# 2011 Boxxer R2C2 vs Boxxer RC?



## madridg (Apr 17, 2006)

FYI: this is a crosspost form the suspension forum, hoping to get some help soon!

anyone try the Boxxer RC?

anyone try the Boxxer RC and love it or hate it? rather buy the R2C2?


----------



## his dudeness (May 9, 2007)

The RC is just simpler, less dampening adjustments. I believe the coil side is identical. I have a boxxer RC 2011 and from what I could tell it was pretty dang plush. But I never even rode the thing, swapped it out for a WC and the rc has been sitting in my garage ever since.


----------



## madridg (Apr 17, 2006)

thanks his dudeness! you must be the only RC owner out there  thanks for your feedback.
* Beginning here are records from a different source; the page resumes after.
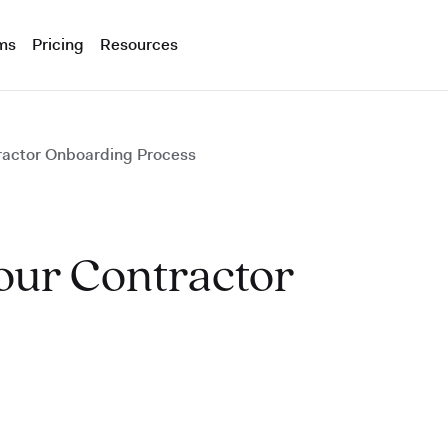
ms
Pricing
Resources
ractor Onboarding Process
our Contractor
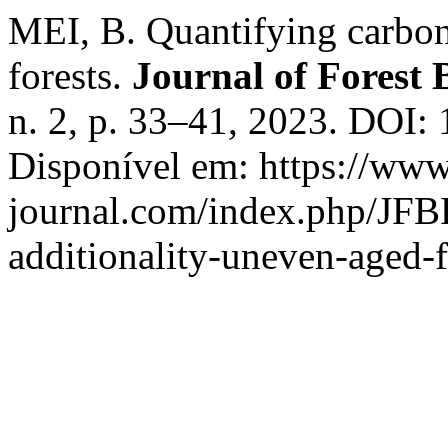
MEI, B. Quantifying carbon
forests.
Journal of Forest 
n. 2, p. 33–41, 2023. DOI: 
Disponível em: https://www.
journal.com/index.php/JFBR
additionality-uneven-aged-f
Based on the minimal response, the RC may not be the way to go, especially if I ever want to sell it later, nobody will know what it is


----------



## BIKESerFUN (Sep 5, 2007)

Before mission control rolled around three or so years ago, the damper in the boxxer rc was the stuff in the long travel world. Personally I like the simplicity of the RC but when staying on the ground and being responsive need to come from the same piece of suspension, the new adjustments are a necessity. However, I feel I need these adjustments more on the rear of my race bike than the front. If you want a simple set up, grab an RC for cheap. If you want to be able to adapt and adjust your fork to conquer all terrain, then get the one with mission.


----------



## Tree (Jan 27, 2004)

or get the RC and drop an Avalanche cartridge in it and have a flagship fork.


----------